There we have it; today is always today! And, at AU our day is as productive or slothful as we make it.  Psalms 8:2 goes: “Out of the mouth of babes and sucklings hast thou ordained strength because of thine enemies, that thou might still the enemy and the avenger.”  Enemies and avengers though our deadline worries be, they can indeed be stilled when we reconsider the eternal now-ness of life itself.  Planning for the future is easier if we think of it not as a mounting stressful list but rather as a series of manageable presents.  It’s a tricky tightrope between seizing our inspiration and sticking to our study regimes, but we’re up to the task.

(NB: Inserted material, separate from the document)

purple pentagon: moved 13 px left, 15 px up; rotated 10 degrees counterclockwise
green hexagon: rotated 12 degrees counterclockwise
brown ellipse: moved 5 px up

The Feelings Behind the Flow

Living feels like a flow, empirically, but, paradoxically, wherever we go in time we remain ourselves in the present tense.  Accepting this fact requires an imaginative twist of reason, a dreamlike torsion of typical beliefs, such that time leaks out of the picture to make way for what’s real: this moment right here and right now.  Jacques Derrida notes that every instant occurs as a deferment (his term is differance) of every other instant that ever was: “the present is that from which we believe we are able to think time, effacing the inverse necessity: to think the present from time as differance” (Derrida, 180).  Every moment is the whole of our life encapsulated and it’s an opportunity to define our success; in a sense every moment in time is all of time.  Seizing the day is, to this Fly on the Wall anyway, easier when we realize that every day is the day.

Yet, let’s be reasonable, time does pass as far as our corporeal realms of body and mind are concerned.  Grey hairs, forgotten tutor names, and faded memories all attest to the immutable procession of temporality.  Yet the future also passes, and, like a zephyr, it zips into the present that will shortly become past.  To plan accordingly requires more than a stimulus-response mentality.  Even if we feel like we’re in a rat race we’re more than mere lab rats in life: we can augur our reasoned senses with our timeless imagination while simultaneously realizing that anything we can dream up can be applicable to our future goals.

Jean-Jacques Rousseau in the 1700s wrote that “as reason has little force, interest alone does not have as much force as one believes.  Only imagination is active and one excites the passions only by imagination … Imagination inaugurates liberty and perfectibility because sensibility, as well as intellectual reason, filled and appeased by the presence of the perceived, is exhausted by a fixist concept.  Animality has no history because sense-perception and understanding are, at root, functions of passivity,” (Rousseau in Derrida, 199).  Our perfectible future selves require an active present imagination, one that doesn’t easily scarper away into gutters of distraction.  Moments of sensory reality are less vital than our imagined future self, and taking literally our fixed vision of time leads us to a standstill if we feel ourselves drawn headlong into an uncertain future.

Meanwhile, if we shape each instant differently, we can imagine our shining academic future, replete with misty waterfalls pumping out A’s by the gallon.  That’ll give a heartier glow to our present tense. A present-minded approach will elevate us out of a land of constant tension: if there’s really only the present then we might as well invite our imagined future in for a visit.  Yet, being too in the now is also a recipe for scholastic disaster; we must surpass our flighty animal impulses and plan for the success we want to achieve.  All in all, let’s assess this tendency for stress with an eye for reducing the tenseness of our present tense.

References
Derrida, J.  (2016/1967).  Of Grammatology.  (Trans.  Gayatri Chakravorty Spivak, Introduction by Judith Butler).  Baltimore: Johns Hopkins.
Rousseau, J.J.  (1762) in Derrida, J.  (2016/1967).  Of Grammatology.  (Trans.  Gayatri Chakravorty Spivak, Introduction by Judith Butler).  Baltimore: Johns Hopkins.